Aged tawny ports are blends of wine from several, non-vintage years that are aged in barrels until they develop nutty, brown sugar and vanilla flavors and a soft, silky texture. The extended barrel aging transforms the wine from bright ruby red to the light brown, tawny color from which it gets its name. An aged tawny will usually have a ten, twenty, thirty or forty year designation on the label. This does not necessarily mean that the wine has been barrel-aged for the specified time but rather is an indication of the target age profile. In other words a forty-year-old tawny tastes like it is made from wines that are forty years old. Siciliano's recommends: Graham's 20 Year Tawny, $58.39 or Taylor Fladgate 10 Year Tawny, $32.89.
Late bottle vintage ports (LBVs) are unblended wines from a single vintage that was a good but not great year. They are aged in oak barrels four to six years and then filtered and bottled. Thanks to the barrel-aging the wine matures more quickly, giving it to some extent the nuances of a vintage port. But LBVs lack the depth and complexity of vintage port and because they are filtered they will not benefit from extended aging in the bottle.
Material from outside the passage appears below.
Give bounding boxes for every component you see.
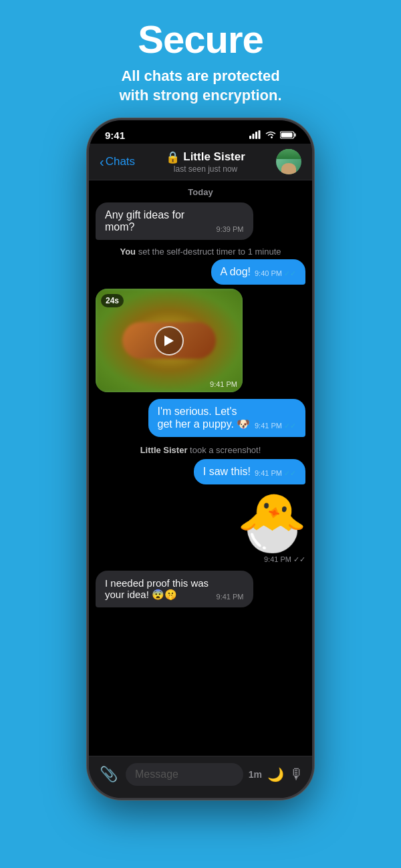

Siciliano's recommends: Smith Woodhouse 1984 Late Bottled Vintage, $40.99.
On average, about three times a decade the Duoro will experience perfect growing conditions resulting in young wines that are almost perfectly balanced. Samples of these wines are sent to the Port Wine Institute and, if approval is given, the year is declared a “Vintage.” Vintage ports are only made from grapes grown in the best vineyards. They are aged in oak barrels for two years and are then bottled unfiltered. As the wine matures the flavors and aromas become deeper, more refined and more complex. Siciliano's recommends: Warre's 1994 Vintage Porto, $117.99.
Vintage ports are extraordinary wines that should be saved for those most special of occasions (providing you have the will power). It doesn’t look like the Lions will win the big one anytime soon, and since our twenty-fifth wedding anniversary is a still silver speck on the horizon, I guess the date Barb and I crack the '97 Dows depends on Chris and Gena.